Analysis of Armis’ 2023 Cyber Security Trends and Cyber Asset Visibility survey showed these trends:

  • The biggest cyber challenges identified this year by respondents were:
  1. Keeping up with threat intelligence (70 percent)
  2. Allocating cybersecurity resources and budget (47 percent)
  3. Visibility into all assets connected to the network (44 percent)
  4. Compliance and regulation (39 percent)
  5. Convergence of IT and OT (32 percent)
  • 94 percent of respondents said they had a live view of all their connected assets, yet when asked how often they updated the inventory, 46 percent said weekly, 30 percent said daily, 15 percent said monthly and 5 percent said quarterly.

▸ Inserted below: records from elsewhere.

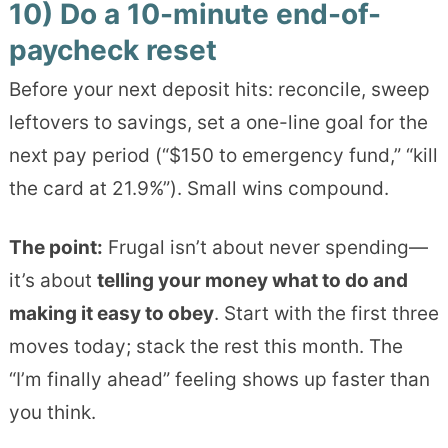
10) Do a 10-minute end-of-
paycheck reset
Before your next deposit hits: reconcile, sweep
leftovers to savings, set a one-line goal for the
next pay period (“$150 to emergency fund,” “kill
the card at 21.9%”). Small wins compound.
The point:
Frugal isn’t about never spending—
it’s about
telling your money what to do and
making it easy to obey
. Start with the first three
moves today; stack the rest this month. The
“I’m finally ahead” feeling shows up faster than
you think.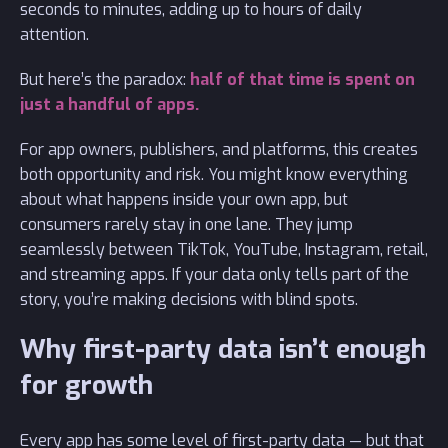
seconds to minutes, adding up to hours of daily
attention.
But here’s the paradox:
half of that time is spent on
just a handful of apps.
For app owners, publishers, and platforms, this creates
both opportunity and risk. You might know everything
about what happens inside your own app, but
consumers rarely stay in one lane. They jump
seamlessly between TikTok, YouTube, Instagram, retail,
and streaming apps. If your data only tells part of the
story, you’re making decisions with blind spots.
Why first-party data isn’t enough
for growth
Every app has some level of first-party data — but that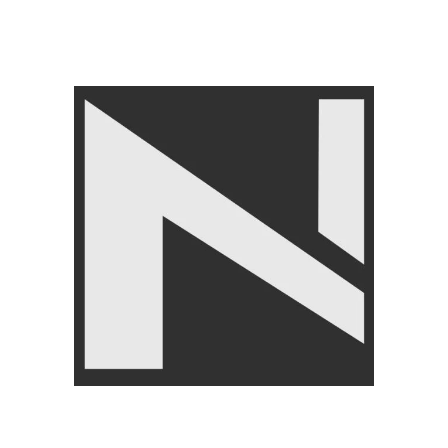
ACCESSORIES
,
Push Up
And Pull Up Bars
₨
5,550
₨
5,999
Angoori Scheme 2 Shalimar Link Road Lahore.
Lahore, Pakistan
Phone: +92 320 6274545
USEFULL LINKS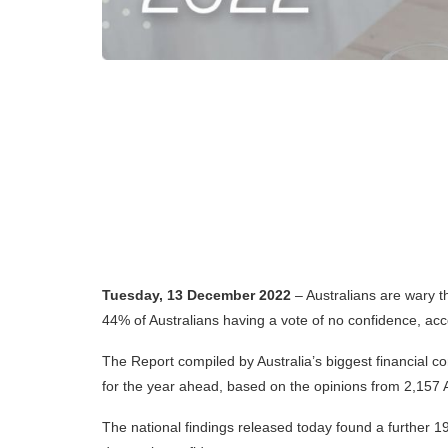
Tuesday, 13 December 2022
– Australia
ns are wary t
44% of Australians having a vote of no confidence, ac
The Report compiled by Australia’s biggest financial co
for the year ahead, based on the opinions from 2,157 A
The national findings released today found a further 19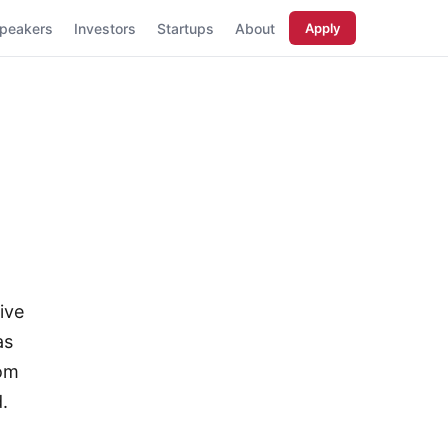
peakers
Investors
Startups
About
Apply
ive
as
rom
.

  • When asked how many devices they think are on their organization’s network, 34 percent said 5,000-15,000, 29 percent said 15,001-25,000, 26 percent said 25,001-35,000, and 10 percent said 35,001-plus. According to proprietary data from the Armis Asset Intelligence and Security Platform collected between January 1 and March 27, 60 percent of Armis’ U.S. customer base has more than 35,000 devices on their network, while nearly a third (32 percent) have more than 100,000 network devices.
  • 64 percent of respondents said they had suffered a breach or ransomware attack in the last five years, with 43 percent stating that it had been caused by employee phishing and 26 percent because of an IoT device hack. 20 percent of respondents said that they had suffered a breach due to a known vulnerability that had not been patched, while 12 percent indicated the breach was caused by an unpatched device.
  • 62 percent of respondents registered growing concern over the threat of China-made devices in their network. However, respondents consistently ranked connected Chinese or Russian-made devices last in a list of 10 challenges their organization experienced in terms of cybersecurity over the past six months.
  • With the escalation in nation-sponsored cyberwarfare and given guidance from CISA, 76 percent of respondents stated that they will prioritize gaining full visibility into their organization’s attack surface.
  • However, nearly half (48 percent) of respondents still use spreadsheets, like Excel or Google Sheets, to track their connected asset inventory, with 55 percent saying they use multiple tools.
  • Six percent of respondents admitted they do not track unmanaged devices that are connected to their organization’s networks.
  • 21 percent of respondents said they only monitor corporate devices.
  • 33 percent of respondents also stated they had 10 or more different tools to monitor their asset landscape, with 58 percent saying they used five to 10 different tools.
  • 83 percent of respondents expect to connect non-traditional devices, like operational technology (OT), to their corporate network in 2023.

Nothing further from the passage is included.